Probably the most obvious takeaway from these two tables is that North Carolina has only seven counties in the bottom national decile versus Georgia’s 53, and well under half as many people (the two states have nearly identical populations). Another takeaway: North Carolina has nearly nine times as many people living in top decile counties as in bottom decile counties. In Georgia, the ratio is only about 1.5:1. I would submit there are economic productivity and social service cost implications to those numbers.

This interactive map illustrates the national decile rankings for Georgia’s counties. I use my usual dark green to dark red color coding, and you can find the exact decile and state ranking for each county by mousing over the map. The best socioeconomic performance is concentrated, of course, in the Metro Atlanta region, and especially in the northern suburbs. The worst performance, also of course, is in rural Georgia, and not just south of the gnat line. One emerging story in this data is the extent to which weak performance in all these categories — economic, education, population health — has spread up the eastern half of the state in recent years.

The following sortable table gives you the national rank and national quartile for all 159 Georgia counties, as well as their national decile and state rank.

I plan to be back soon with follow-ups on various aspects of this data.
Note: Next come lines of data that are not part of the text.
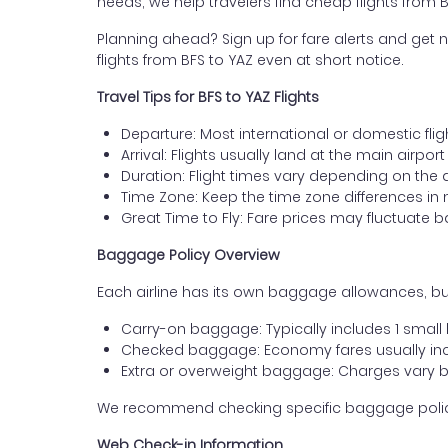
needs, we help travelers find cheap flights from B
Planning ahead? Sign up for fare alerts and get n
flights from BFS to YAZ even at short notice.
Travel Tips for BFS to YAZ Flights
Departure: Most international or domestic fligh
Arrival: Flights usually land at the main airport
Duration: Flight times vary depending on the 
Time Zone: Keep the time zone differences in 
Great Time to Fly: Fare prices may fluctuate 
Baggage Policy Overview
Each airline has its own baggage allowances, but 
Carry-on baggage: Typically includes 1 smal
Checked baggage: Economy fares usually incl
Extra or overweight baggage: Charges vary b
We recommend checking specific baggage policies 
Web Check-in Information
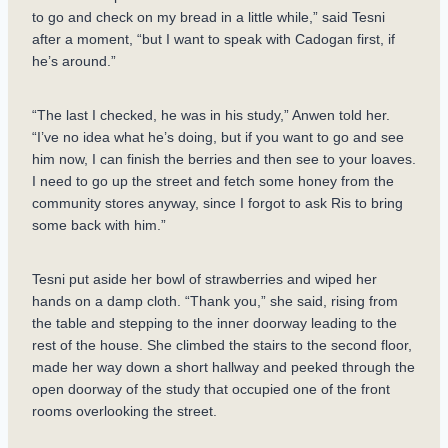
to go and check on my bread in a little while,” said Tesni
after a moment, “but I want to speak with Cadogan first, if
he’s around.”
“The last I checked, he was in his study,” Anwen told her.
“I’ve no idea what he’s doing, but if you want to go and see
him now, I can finish the berries and then see to your loaves.
I need to go up the street and fetch some honey from the
community stores anyway, since I forgot to ask Ris to bring
some back with him.”
Tesni put aside her bowl of strawberries and wiped her
hands on a damp cloth. “Thank you,” she said, rising from
the table and stepping to the inner doorway leading to the
rest of the house. She climbed the stairs to the second floor,
made her way down a short hallway and peeked through the
open doorway of the study that occupied one of the front
rooms overlooking the street.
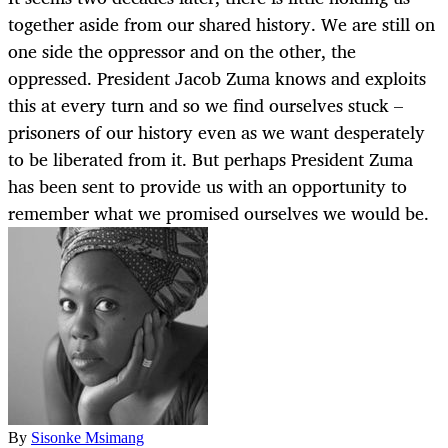
together aside from our shared history. We are still on
one side the oppressor and on the other, the
oppressed. President Jacob Zuma knows and exploits
this at every turn and so we find ourselves stuck –
prisoners of our history even as we want desperately
to be liberated from it. But perhaps President Zuma
has been sent to provide us with an opportunity to
remember what we promised ourselves we would be.
By
Sisonke Msimang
Copyright Trouble in God’s Country 2025

Comments

  1. Jeff Amy

    Random thoughts:
    I was surprised that Monroe County ranked so highly.

    Why are premature death rates so bad in Fulton and DeKalb when education and income are so high? Is this a marker of profound inequality?

  2. Billy Howard

    Stunningly good reporting. Every county should use this as a metric to begin work on improving and the State should use it as a reminder that their policies, which are killing rural hospitals and access to healthcare, will negatively effect all of these metrics. Bravo Charlie.